Umumnya, dalam sebuah gambar viasual banyak yang telah terproduksi seperti visual sinar matahari, orang berkeringat, tanah retak, atau rumah roboh. Namun, ia memiliki jalur berbeda dengan menempatkan kanvas pada eksistensi Allah. “Orientasi kita pada sifat yang termuat dalam asmsul husna,” katanya.
Keputusan menempatkan kanvas atas sifat-sifat Allah tak lepas dari hasil perenungannya terhadap eksistensial keberadaan Allah berserta segala Sifat-Nya. Nyatanya, dalam lukisan Edo tidak memunculkan sebuah kaligrafi yang umumnya nampak dalam karya yang berpesan ayat suci. Ia benar-benar menempatkan diri dengan abstrak murni tanpa ada unsur kaligrafi.
Menyelami karyanya seolah para pengunjung akan terlarut dalam keindahan yang telah disediakan Allah. Dari hasil artistik ini, Edo sudah menggelar pameran, baik kelompok maupun tunggal, di seantero Jabodetabek. Hanya saja, ia justru khawatir jika minimnya ketersediaan ruang seni di Kota Bekasi melarikan bibit pelukis.

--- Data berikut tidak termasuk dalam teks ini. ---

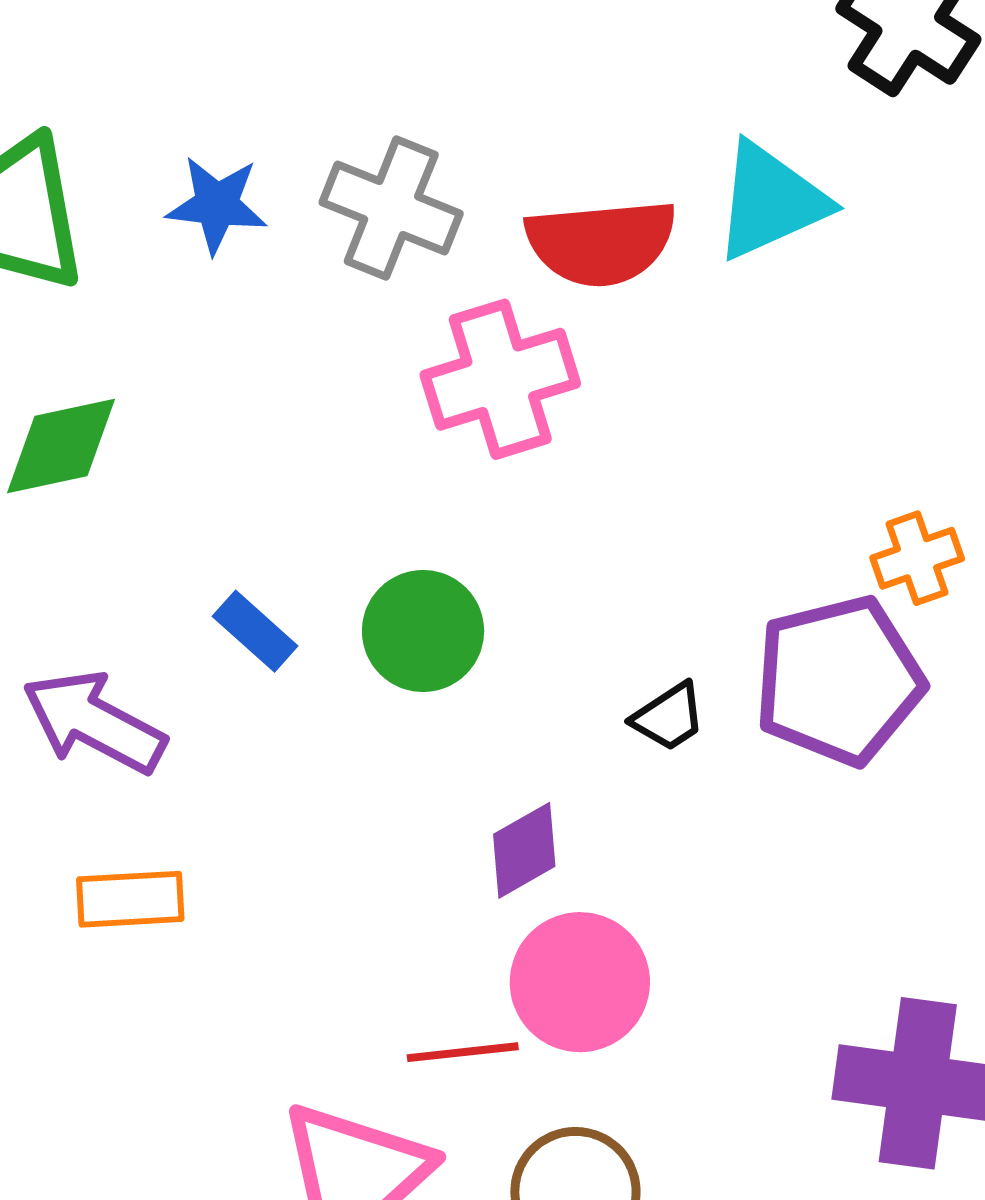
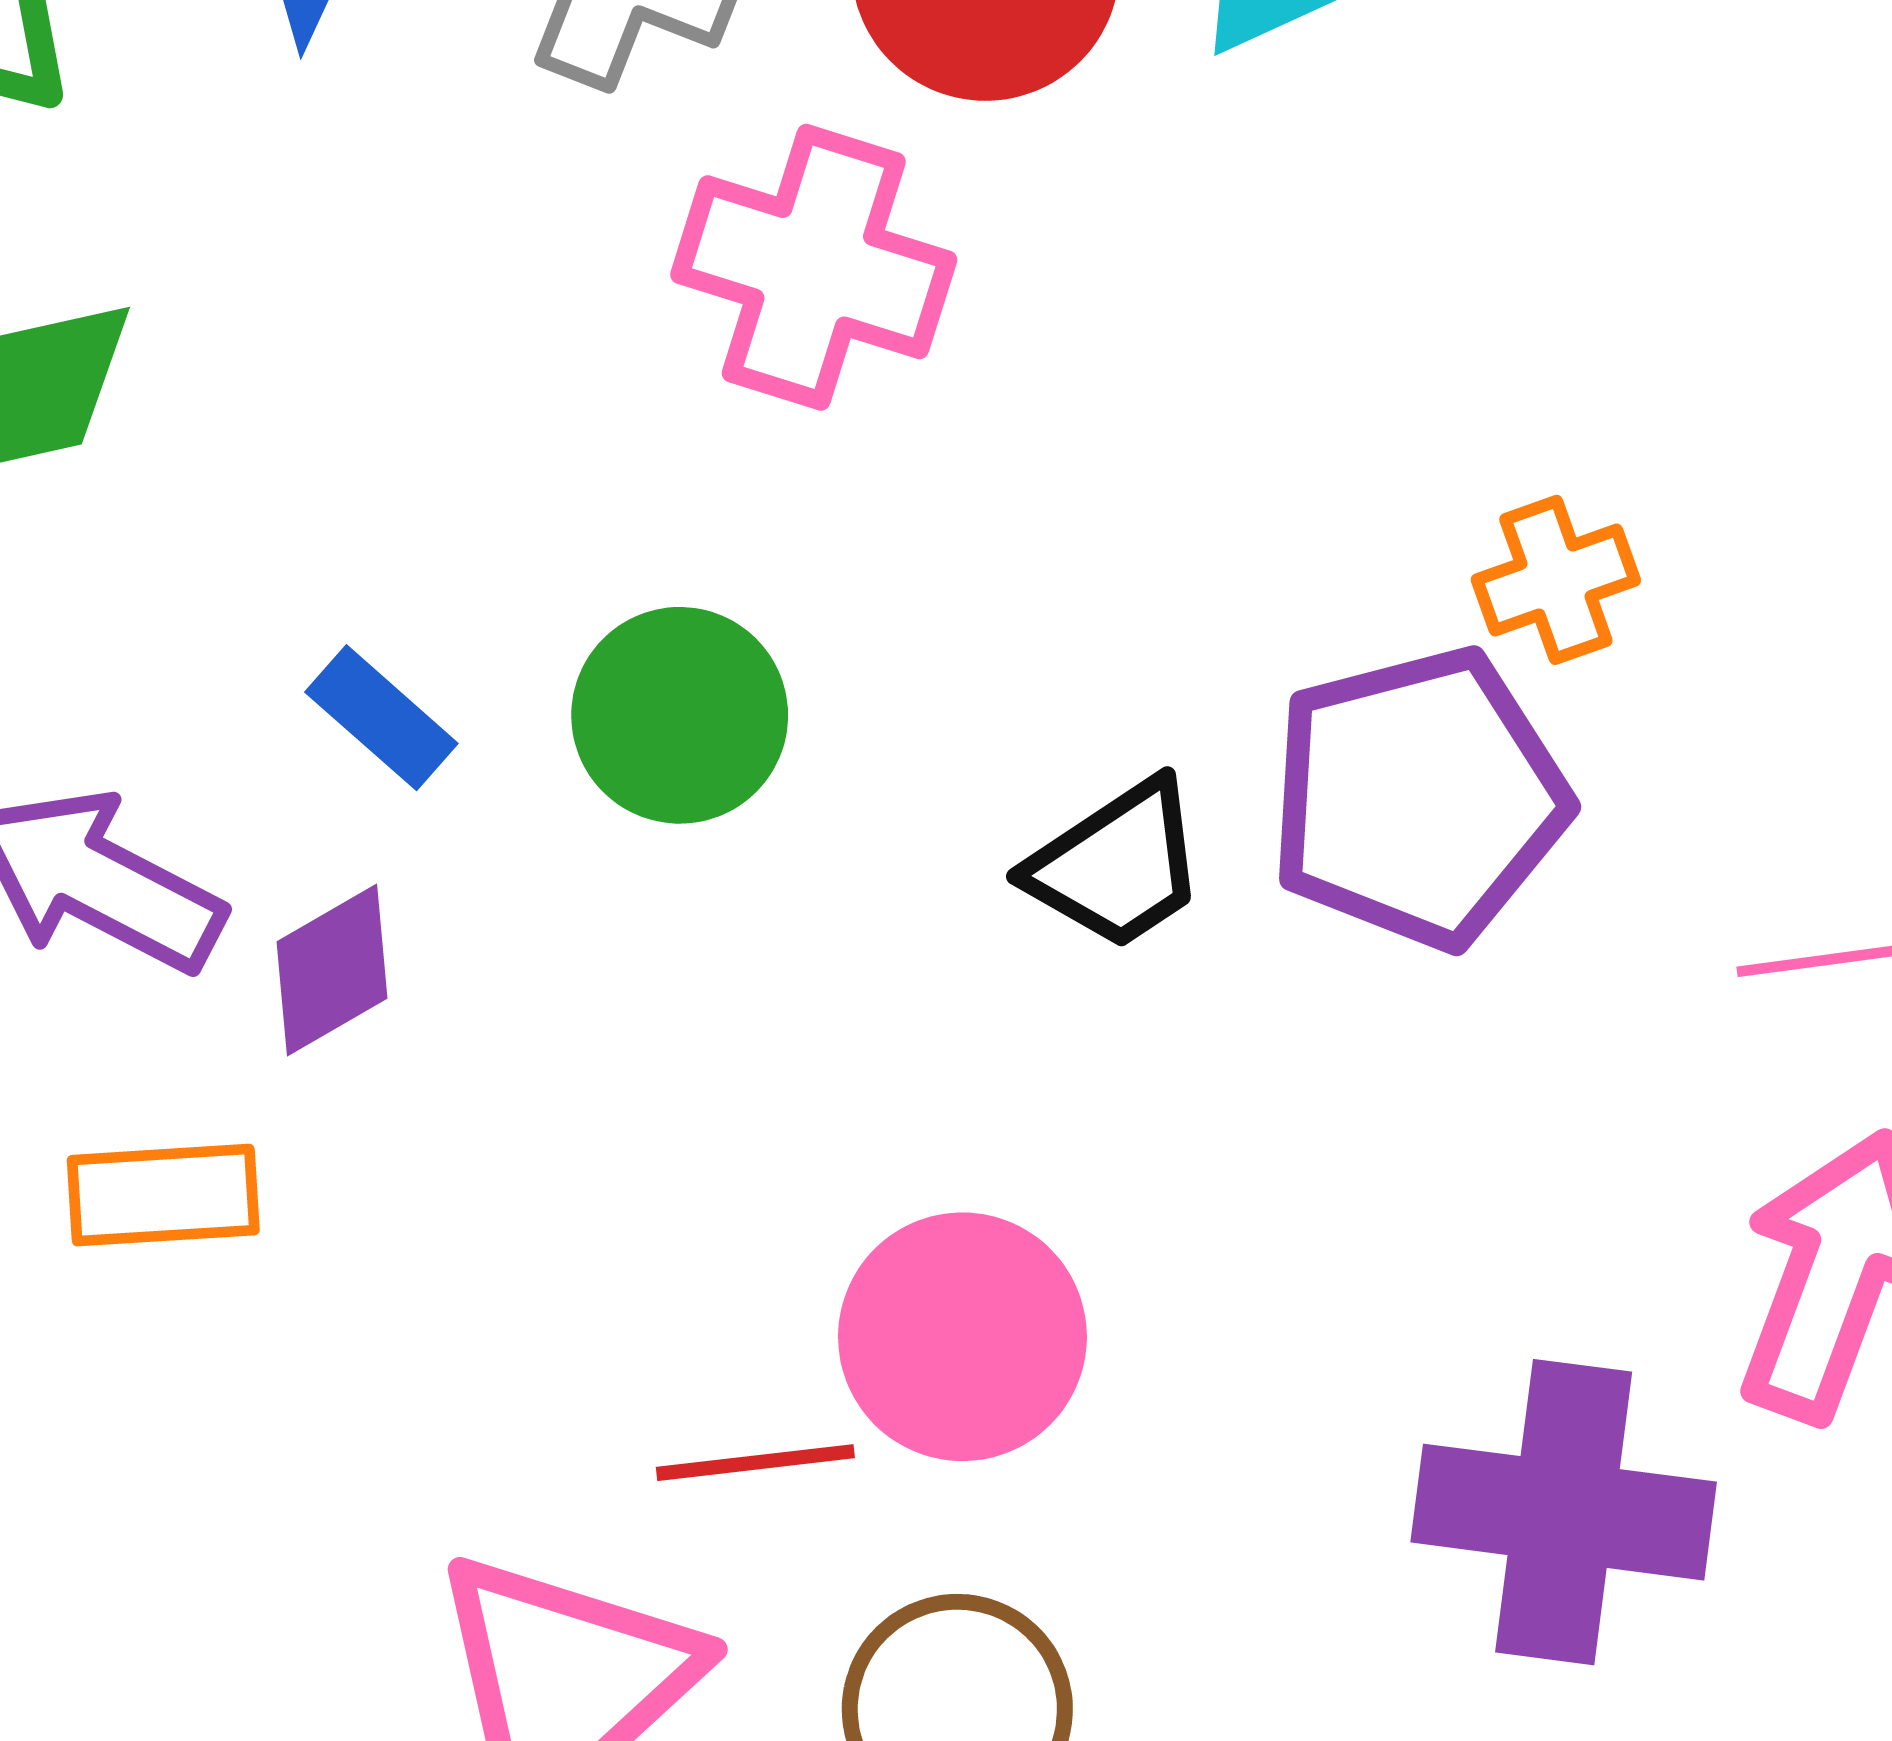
pink cross: (500, 379) -> (814, 267), turned 35
black trapezoid: (669, 717) -> (1117, 865), size x1.4
purple diamond: (524, 850) -> (332, 970), moved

“Banyak bibit berkualitas, lagi-lagi mereka lari ke Jakarta karena di Bekasi tidak ada tempat untuk membantu mengembangkan bakat mereka,” ungkap Edo khawatir.
Hal senada juga terlontar dari Ketua Dewan Kesian Bekasi (DKB) Ridwan Marhid mengatakan Pemerintah Kota (Pemkot) Bekasi sebaiknya memberikan ruang bagi ketersediaan seniman. Selama ini, banyak seniman Kota Bekasi yang berhirah luar daerah demi memuaskan hasrat seninya karena di daerh asalnya tak mendapatkan ruang yang representatif.

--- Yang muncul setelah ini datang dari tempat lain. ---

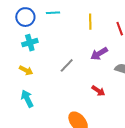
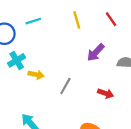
gray line: (67, 65) -> (65, 86), moved
yellow arrow: (26, 70) -> (36, 75), moved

“Harapannya ketersediaan ruang yang representatif, kalau tidak ada semakin berat,” katanya.
Tersebarnya bibit berbakat yang tak sebanding dengan sarana dan prasarana mengingatkan adagium yang berbunti, semkain tinggi tempat, semakin banyak anak tangga yang harus dipijak. Inilah tantangan yang harus dihadapi Pemkot Bekasi memberikan ruang bagi mereka yang memiliki kecintaan dalam dunia seni. (ay)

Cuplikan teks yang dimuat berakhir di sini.